* MATERIAL SUPPLIED *

━━━━━━

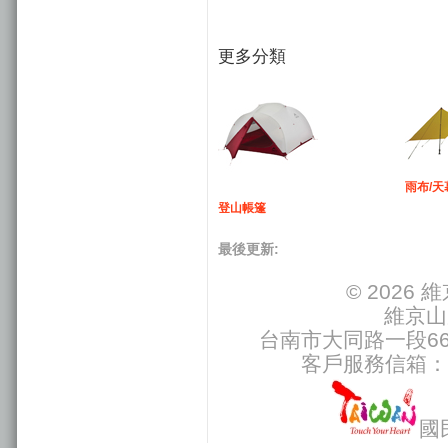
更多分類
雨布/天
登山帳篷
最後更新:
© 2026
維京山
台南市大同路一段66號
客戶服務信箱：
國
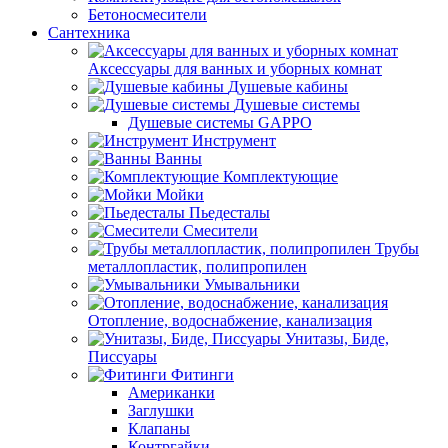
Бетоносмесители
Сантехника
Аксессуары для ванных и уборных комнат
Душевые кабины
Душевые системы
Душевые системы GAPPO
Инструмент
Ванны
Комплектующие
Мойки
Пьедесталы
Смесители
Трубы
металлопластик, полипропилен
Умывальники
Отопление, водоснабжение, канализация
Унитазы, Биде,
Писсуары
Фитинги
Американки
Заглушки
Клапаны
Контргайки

━━━━━━

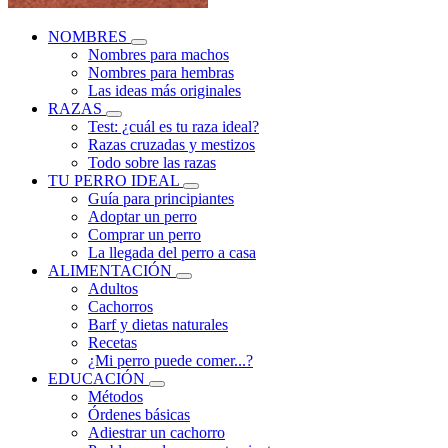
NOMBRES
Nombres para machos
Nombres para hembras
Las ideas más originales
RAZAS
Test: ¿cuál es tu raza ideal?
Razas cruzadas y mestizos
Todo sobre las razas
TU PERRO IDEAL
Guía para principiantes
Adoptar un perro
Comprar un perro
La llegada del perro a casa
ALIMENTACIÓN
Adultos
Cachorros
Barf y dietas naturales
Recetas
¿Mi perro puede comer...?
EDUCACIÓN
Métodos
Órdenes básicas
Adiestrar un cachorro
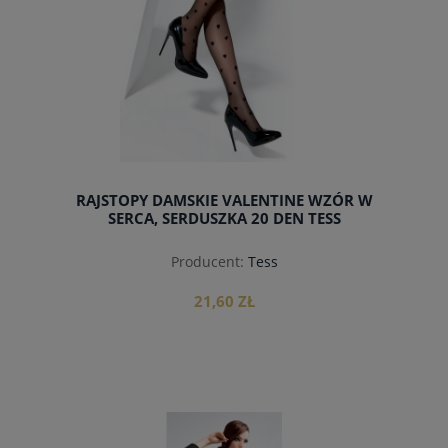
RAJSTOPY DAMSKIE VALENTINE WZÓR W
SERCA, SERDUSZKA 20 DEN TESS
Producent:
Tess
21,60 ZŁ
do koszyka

━━━━━━

Reply with only the number of lines in the material above where the string "Душевые" appears.

* YOUR RESPONSE *
3